Rice is a very important staple food in the diet of the estimated over 140 million Nigerians. According to Ojogho and Alufohai (2009), rice is a sustainable food for Nigeria, consumed in different forms such as white rice and stew, pudding and rice and onion stew. Numerous ways of consuming rice have evolved over time, from the normal way of cooking rice to boiling to steaming and to grilling in bamboo. Also evolved are the many different sizes and shapes of 'rice pots which are dependent on the particular way that rice is cooked. Rice is generally eaten with varying kinds of 'dishes,' made of meat, vegetables and other condiments. This has also resulted in having many different designs of containers where rice and the meat/vegetable dishes are placed before serving. It is eaten both as glutinous and non-glutinous rice, prepared as meals, as snacks, as desserts and as drinks. It is consumed in various forms but the most popular is as grains. Rice has potential in a wide range of food categories. It is used in the preparation of several local dishes that are eaten in most homes, especially during festivals and ceremonies. It is usually eaten, by Nigerians, in different forms such as jolloff rice, fried rice, white rice, rice flour, noodles, rice cakes and more. It is commonly boiled and eaten with stew or vegetable soup. It is sometimes consumed in combination with other food staples such as plantain, beans, maize and vegetables (self communication). In the absence of rice, most Nigerian homes make do with yam, garri, fufu and other carbohydrate-source food items. Figure 1 shows the various uses of rice.
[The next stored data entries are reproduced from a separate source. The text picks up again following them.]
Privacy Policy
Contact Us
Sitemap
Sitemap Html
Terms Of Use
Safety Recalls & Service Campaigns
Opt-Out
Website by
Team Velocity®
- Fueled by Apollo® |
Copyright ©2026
Although, general trends in food consumption patterns have been documented such analysis underscores serious gaps in our knowledge and understanding of rice consumption by consumer groups, in which form, where and why. A clear understanding of the principles and factors influencing the dynamics of rice consumption in Nigeria can constitute a major issue in her policy formulation.
Fig. 1: | Flow chart showing the uses of rice |
Pertinent to such understanding is providing answers to such question as: What are the effects of socio-economic/demographic characteristics of households on the demand for rice?, what is the share of rice expenditure in total household expenditure? what is the level of rice consumption and what factors explain the demand pattern for rice in Nigeria? The study, therefore, undertook rice demand pattern and its intervening factors in Nigeria. To achieve this, the study examined the socio-economic characteristics of rice-consuming households, average income of households, quantity of rice, expenditure share of rice, rice meals consumption patterns, rice meals consumption habitand factor affecting rice meals consumption patterns.
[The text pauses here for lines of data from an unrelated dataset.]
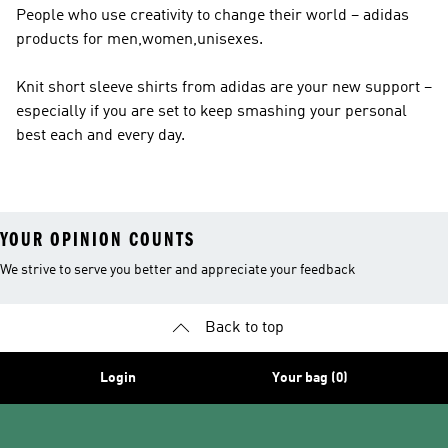
People who use creativity to change their world – adidas
products for men,women,unisexes.
Knit short sleeve shirts from adidas are your new support –
especially if you are set to keep smashing your personal
best each and every day.
YOUR OPINION COUNTS
We strive to serve you better and appreciate your feedback
Back to top
Login
Your bag (0)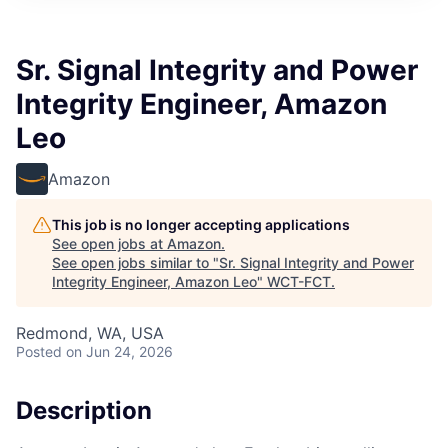
Sr. Signal Integrity and Power
Integrity Engineer, Amazon
Leo
Amazon
This job is no longer accepting applications
See open jobs at
Amazon
.
See open jobs similar to "
Sr. Signal Integrity and Power
Integrity Engineer, Amazon Leo
"
WCT-FCT
.
Redmond, WA, USA
Posted
on Jun 24, 2026
Description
The study was carried out in Edo, Delta and Lagos states of Nigeria. Administratively, the three States are divided into 68 Blocks (Local Government Areas) with 18 in Edo, 25 in Delta and 25 in Lagos State and each State has three Senatorial Districts. The location was specifically chosen for its high rice consumption in Nigeria, the three States being among the states in Nigeria with an average percentage rice share of 8-12% (accounting for about 34% of the total consumption) in food expenditure (IRRI, 2004) and having rain-fed upland, rain-fed lowland and having mangrove swamp rice production system. According to the 2006 census (www.nigerianstat.gov.ng), the three states have a population of 16 330 257 representing 11.7% of the nations population, who individually consume about 24.6 kg per capita of rice annually (IRRI, 2004). In addition, there are high economic activities in the region which are reflected in the living conditions of the people of the region in comparison with those in Northern Nigeria (Adamu, 2003). Besides Agriculture as the predominant occupation of the people in the region, it is a commercial centre with many industries and hotels for the comfort of visitors. In this study, the two Local Government Areas chosen were Egor and Oredo in Edo state, Ethiope-East and Sapele in Delta state and Lagos Island and Surulere in Lagos state. The target population for this study was the set of households that consume rice, whether the local or the imported rice types, in the study area.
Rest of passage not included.